Se il Giro d’Italia quest’anno ha parlato soprattutto colombiano, con il primo posto di Nairo Quintana e il secondo di Rigoberto Uran, merita tuttavia la prima pagina anche l’impresa di Fabio Aru, salito sul gradino più basso del podio a 4’04” dal vincitore.

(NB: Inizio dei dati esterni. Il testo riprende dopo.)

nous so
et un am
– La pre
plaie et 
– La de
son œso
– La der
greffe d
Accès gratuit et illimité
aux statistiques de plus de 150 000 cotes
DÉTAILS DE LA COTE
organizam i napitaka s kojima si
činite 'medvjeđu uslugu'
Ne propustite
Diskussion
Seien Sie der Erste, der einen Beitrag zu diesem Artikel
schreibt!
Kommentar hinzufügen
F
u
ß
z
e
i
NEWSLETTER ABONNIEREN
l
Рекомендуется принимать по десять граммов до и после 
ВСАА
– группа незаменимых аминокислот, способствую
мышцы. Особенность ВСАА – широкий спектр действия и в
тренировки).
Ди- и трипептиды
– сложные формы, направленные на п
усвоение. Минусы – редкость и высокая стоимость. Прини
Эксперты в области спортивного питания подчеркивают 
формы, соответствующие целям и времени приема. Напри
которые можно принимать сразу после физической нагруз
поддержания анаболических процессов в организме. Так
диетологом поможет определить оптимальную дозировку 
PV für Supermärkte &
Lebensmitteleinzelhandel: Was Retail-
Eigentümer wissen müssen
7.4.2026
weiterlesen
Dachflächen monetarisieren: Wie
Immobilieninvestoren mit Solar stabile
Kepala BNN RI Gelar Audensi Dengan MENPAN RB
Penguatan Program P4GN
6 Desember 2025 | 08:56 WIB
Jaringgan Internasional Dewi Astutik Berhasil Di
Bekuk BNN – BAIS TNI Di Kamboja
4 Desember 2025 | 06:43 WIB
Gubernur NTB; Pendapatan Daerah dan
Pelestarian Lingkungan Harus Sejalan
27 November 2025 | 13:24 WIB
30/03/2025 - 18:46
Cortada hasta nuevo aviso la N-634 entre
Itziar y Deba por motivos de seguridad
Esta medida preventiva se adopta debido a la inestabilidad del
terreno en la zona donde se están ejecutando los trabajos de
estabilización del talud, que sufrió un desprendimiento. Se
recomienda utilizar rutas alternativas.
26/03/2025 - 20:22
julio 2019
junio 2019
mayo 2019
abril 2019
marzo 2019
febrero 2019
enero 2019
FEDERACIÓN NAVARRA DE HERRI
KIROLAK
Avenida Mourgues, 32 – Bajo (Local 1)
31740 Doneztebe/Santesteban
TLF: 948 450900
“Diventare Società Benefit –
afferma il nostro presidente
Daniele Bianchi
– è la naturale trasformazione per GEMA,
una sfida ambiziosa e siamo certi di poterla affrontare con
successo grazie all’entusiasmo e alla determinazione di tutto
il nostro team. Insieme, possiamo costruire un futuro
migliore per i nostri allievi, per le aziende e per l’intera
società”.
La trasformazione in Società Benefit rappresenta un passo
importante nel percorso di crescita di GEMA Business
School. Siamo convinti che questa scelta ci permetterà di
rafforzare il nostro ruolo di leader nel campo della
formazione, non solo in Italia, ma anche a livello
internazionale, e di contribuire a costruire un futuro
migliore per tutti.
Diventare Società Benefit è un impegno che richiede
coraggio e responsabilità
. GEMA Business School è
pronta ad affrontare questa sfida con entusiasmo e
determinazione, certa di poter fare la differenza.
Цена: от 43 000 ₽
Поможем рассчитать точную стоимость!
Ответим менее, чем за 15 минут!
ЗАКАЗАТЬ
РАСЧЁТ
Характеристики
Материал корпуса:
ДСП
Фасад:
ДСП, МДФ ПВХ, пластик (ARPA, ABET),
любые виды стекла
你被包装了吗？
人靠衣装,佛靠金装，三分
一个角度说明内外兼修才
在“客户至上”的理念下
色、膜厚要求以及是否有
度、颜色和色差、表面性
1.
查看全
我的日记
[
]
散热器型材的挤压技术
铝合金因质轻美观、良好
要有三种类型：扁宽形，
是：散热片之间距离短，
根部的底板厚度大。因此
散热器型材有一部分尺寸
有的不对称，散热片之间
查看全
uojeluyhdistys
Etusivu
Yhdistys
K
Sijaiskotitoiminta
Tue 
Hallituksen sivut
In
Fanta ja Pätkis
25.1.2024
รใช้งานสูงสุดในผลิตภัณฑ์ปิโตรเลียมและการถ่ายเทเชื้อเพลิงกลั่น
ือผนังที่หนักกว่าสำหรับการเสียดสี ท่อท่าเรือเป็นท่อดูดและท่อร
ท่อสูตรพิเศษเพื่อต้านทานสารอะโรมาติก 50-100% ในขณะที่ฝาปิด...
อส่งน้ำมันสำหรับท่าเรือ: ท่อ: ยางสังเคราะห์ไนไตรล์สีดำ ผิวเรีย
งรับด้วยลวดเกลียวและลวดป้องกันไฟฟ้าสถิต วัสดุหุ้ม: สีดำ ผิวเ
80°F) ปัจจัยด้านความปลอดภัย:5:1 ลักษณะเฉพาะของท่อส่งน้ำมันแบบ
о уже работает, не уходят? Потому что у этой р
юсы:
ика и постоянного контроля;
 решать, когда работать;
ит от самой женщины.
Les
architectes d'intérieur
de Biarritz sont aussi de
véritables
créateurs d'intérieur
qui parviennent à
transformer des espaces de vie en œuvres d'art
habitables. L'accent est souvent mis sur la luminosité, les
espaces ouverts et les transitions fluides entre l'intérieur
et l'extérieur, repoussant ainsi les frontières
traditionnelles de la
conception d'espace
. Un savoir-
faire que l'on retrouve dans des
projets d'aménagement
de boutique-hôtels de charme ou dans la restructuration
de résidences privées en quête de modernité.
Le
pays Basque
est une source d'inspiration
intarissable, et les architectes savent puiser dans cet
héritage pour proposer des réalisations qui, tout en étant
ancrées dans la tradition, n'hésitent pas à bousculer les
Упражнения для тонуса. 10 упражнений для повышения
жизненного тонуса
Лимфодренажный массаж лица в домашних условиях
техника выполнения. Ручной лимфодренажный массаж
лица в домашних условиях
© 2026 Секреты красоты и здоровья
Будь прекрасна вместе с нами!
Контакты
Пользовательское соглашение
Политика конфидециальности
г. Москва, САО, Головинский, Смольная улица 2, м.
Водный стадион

Per lui, anche i complimenti di quest'ultimo: «E' forte in salita, sarà un rivale tosto nei prossimi anni». Partito in sordina, come gregario del più esperto Scarponi, il ragazzo sardo del team professionistico kazako dell’Astana, dopo la caduta e il conseguente ritiro del suo capitano nella tappa di Montecassino, ha saputo prendere in mano le redini della squadra, sfoderando un carattere da veterano e una forza nelle gambe da grande scalatore. Classe ’90, come Quintana, nato a San Gavino Monreale, vicino Cagliari, ma vissuto a Villacidro, Aru era alla sua prima esperienza da capitano al Giro, dopo aver aiutato lo scorso anno il suo compagno di squadra Nibali a salire sul gradino più alto del podio ed aver chiuso con un onorevole, ma non entusiasmante, 42° posto.

Nel Giro di quest’anno, l’esplosione. Due soprattutto le perle da incastonare in quella che si sarebbe rivelata per lui una magnifica cavalcata, iniziata addirittura in Irlanda, a Belfast, il 9 maggio e conclusasi domenica 1° giugno a Trieste: la vittoria nella quindicesima tappa con l’arrivo di Montecampione, dopo aver staccato tutti a tre km dal traguardo, e il secondo posto nella cronoscalata del Monte Grappa dove, unico, riusciva a reggere il ritmo dello scatenato Quintana, primo con 17” di vantaggio. Una sola, leggera defaillance nella tappa successiva, quella durissima del famigerato Monte Zoncolan, nel corso della quale riusciva comunque a gestire le forze, a limitare i danni e a difendere con i denti la sua magnifica terza piazza. Rimane con i piedi per terra il giovane astro nascente del ciclismo italiano e se qualcuno vede già in lui l'erede di Pantani, lui si schernisce, dicendo: «Ho fatto un Giro straordinario, ma devo ancora imparare molto, giorno dopo giorno. Come cambia la mia vita? Per niente. Sono contento di questo risultato che premia il lavoro fatto, ma sono consapevole che devo ancora crescere tanto». L'umiltà giusta dunque c'è, la classe e la forza nei muscoli anche. La speranza è che sui monti del Giro sia veramente nato quello che i suoi fans hanno già ribattezzato “SpettacolAru”.